Background information
- Born: February 11, 1901 Boley, Oklahoma, United States
- Died: January 17, 1962 (aged 60) Los Angeles, California, United States
- Genres: Swing jazz
- Occupation(s): Musician, sailor
- Instrument: Trombone
- Years active: 1922–62
- Formerly of: McKinney's Cotton Pickers

= Claude Jones =

American jazz musician (1901–1962)

Claude Jones (February 11, 1901 – January 17, 1962) was an American jazz trombonist.

==Biography==
Born in Boley, Oklahoma, United States, Jones began playing trombone at the age of 13, and studied at Wilberforce University before dropping out in 1922 to join the Synco Jazz Band. This group eventually evolved into McKinney's Cotton Pickers, where he would play intermittently until 1929.
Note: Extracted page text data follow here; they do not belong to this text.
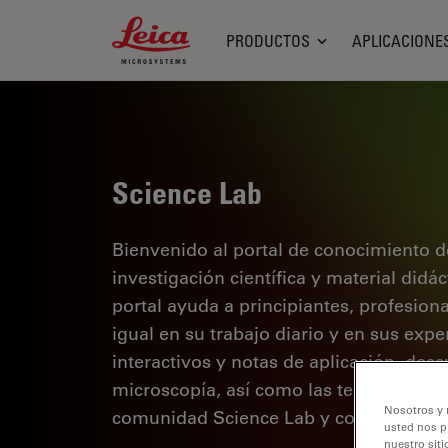
Leica Microsystems Logo
PRODUCTOS
APLICACIONE
Science Lab
Bienvenido al portal de conocimiento d
investigación científica y material didá
portal ayuda a principiantes, profesion
igual en su trabajo diario y en sus expe
interactivos y notas de aplicación, des
microscopía, así como las tecnologías 
Nosotros y 
comunidad Science Lab y comparta sus
usted nos p
nuestro siti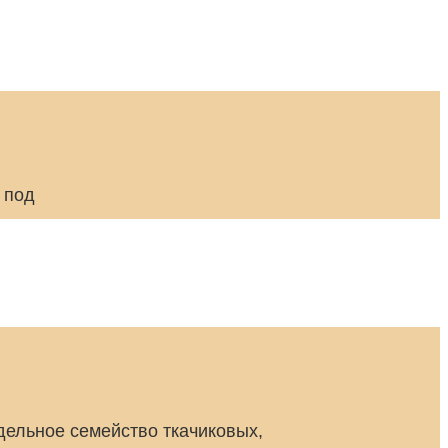
 под
дельное семейство ткачиковых,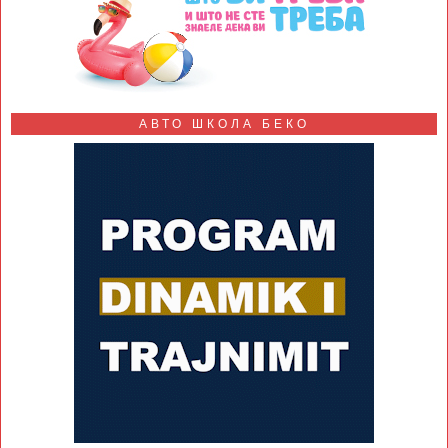
АВТО ШКОЛА БЕКО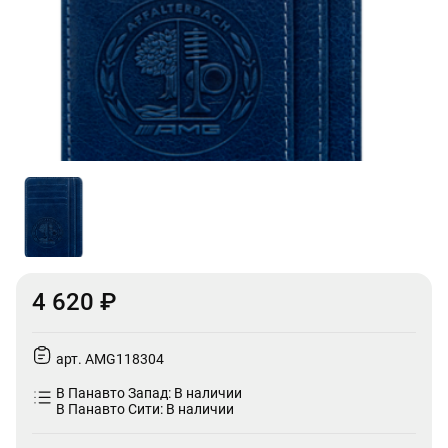
4 620 ₽
арт. AMG118304
В Панавто Запад: В наличии
В Панавто Сити: В наличии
From there, Jones played in a variety of noted swing jazz ensembles, including those of Fletcher Henderson (1929–31, 1933–34, 1941–42, 1950), Don Redman (1931–33, 1943), Alex Hill, Chick Webb, and Cab Calloway (1934–40, 1943). He recorded with Jelly Roll Morton in 1939 and Louis Armstrong/Sidney Bechet in 1940. In the 1940s, he also played with Coleman Hawkins, Zutty Singleton, Joe Sullivan, Benny Carter, and Duke Ellington (1944–48, 1951).

After completing his second stint with Ellington, Jones became a mess steward on the ship SS United States, and he died at sea in 1962.